The Vols tied the game on Maurer’s 73-yard TD pass to Marquez Callaway on the second play of the second possession. Maurer began the next possession with completions of 16 and 18 yards and converted a third down with an 11-yard pass. Mauer finished the drive by threading a 12-yard TD pass to Jauan Jennings between two Georgia defenders.
Fromm stayed steady as usual. On the drive following Mauer’s TD pass to Callaway, Fromm had a defender in his face on third down when he floated a pass down the sideline to Swift for a 44-yard gain. That possession ended with Rodrigo Blankenship’s field goal.
The Bulldogs scored touchdowns on their final two possessions of the first half. Fromm’s three-yard TD pass to Cager put Georgia ahead for good. The Bulldogs got the ball back with 70 yards to go and 59 seconds until halftime. D’Andre Swift’s 23-yard run on first down created a scoring chance.
From there Fromm completed three straight passes, including a 21-yard gain to Cager that set up first-and-goal. Fromm delivered a seven-yard TD pass to Pickens after getting cornerback Bryce Thompson to bite on a shorter route. Fromm also tricked Thompson into committing before feathering the 44-yard pass to Swift.
“I think it’s the body blows starting to add up,” Fromm said. “For us as an offense, it’s just a matter of time before we get going.”
The Bulldogs turned to their tailbacks to close out the Vols. Swift, Brian Herrien, Zamir White and receiver Tyler Simmons all were effective. Georgia rushed for 238 yards on 41 carries.
Smart said Georgia offensive coordinator James Coley didn’t build a game plan around passing the ball more often.
“To protect the quarterback, you have to run the ball,” Smart said. “You cannot drop back every play. That’s what hurt (Tennessee). When you can’t run the ball it eventually wears you down because people keep rushing at you, rushing at you and they eventually get to your quarterback.”

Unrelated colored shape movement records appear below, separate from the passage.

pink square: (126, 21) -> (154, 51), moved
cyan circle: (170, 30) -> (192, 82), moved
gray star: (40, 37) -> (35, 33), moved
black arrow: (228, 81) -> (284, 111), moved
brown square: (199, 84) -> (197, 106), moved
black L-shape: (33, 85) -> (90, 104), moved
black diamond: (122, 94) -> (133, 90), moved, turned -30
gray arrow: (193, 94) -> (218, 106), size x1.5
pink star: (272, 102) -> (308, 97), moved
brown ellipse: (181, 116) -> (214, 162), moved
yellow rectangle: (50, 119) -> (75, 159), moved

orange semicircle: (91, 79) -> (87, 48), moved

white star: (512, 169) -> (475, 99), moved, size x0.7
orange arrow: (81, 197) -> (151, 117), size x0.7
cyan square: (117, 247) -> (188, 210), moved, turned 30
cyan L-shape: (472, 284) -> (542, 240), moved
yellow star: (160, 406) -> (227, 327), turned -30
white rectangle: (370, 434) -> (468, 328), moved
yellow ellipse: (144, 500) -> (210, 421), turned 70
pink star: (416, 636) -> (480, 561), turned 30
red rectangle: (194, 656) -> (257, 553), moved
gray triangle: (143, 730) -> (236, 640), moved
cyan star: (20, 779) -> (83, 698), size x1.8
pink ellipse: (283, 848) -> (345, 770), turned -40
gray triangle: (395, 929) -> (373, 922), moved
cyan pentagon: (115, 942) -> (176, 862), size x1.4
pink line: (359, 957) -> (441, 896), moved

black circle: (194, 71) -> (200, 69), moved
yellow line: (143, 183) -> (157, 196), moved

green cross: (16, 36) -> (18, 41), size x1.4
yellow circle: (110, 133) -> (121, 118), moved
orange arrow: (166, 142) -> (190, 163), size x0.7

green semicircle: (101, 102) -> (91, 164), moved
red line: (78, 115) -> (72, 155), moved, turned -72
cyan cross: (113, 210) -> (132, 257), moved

Fromm might have kept slinging after halftime if not for some poorly-timed penalties. Georgia got the ball first in the second half and flags flew after two nine-yard completions for Fromm. The Bulldogs punted to end that possession.
Fromm’s 11-yard pass to Matt Landers on UGA’s next possession set up the Bulldogs at Tennessee’s 14 yard-line. Swift carried for eight more yards. But consecutive penalties pushed Georgia back 19 yards. The Bulldogs settled for Blankenship’s 27-yard field goal.
“I thought we could have been a little bit more disciplined,” Fromm said.
Georgia’s defense eventually slowed Mauer, who started in place of junior Jarrett Guarantano. Tennessee’s second-half possessions ended punt, interception, punt, fumble and turnover on downs. The fumble was Tae Crowder’s 60-yard scoop and score with less than five minutes to play.
Fromm’s passing powered Georgia until the defense came around and the run game wore Tennessee down. That’s what was UGA needed against a Vols defense that hadn’t been half bad until the Bulldogs came to town.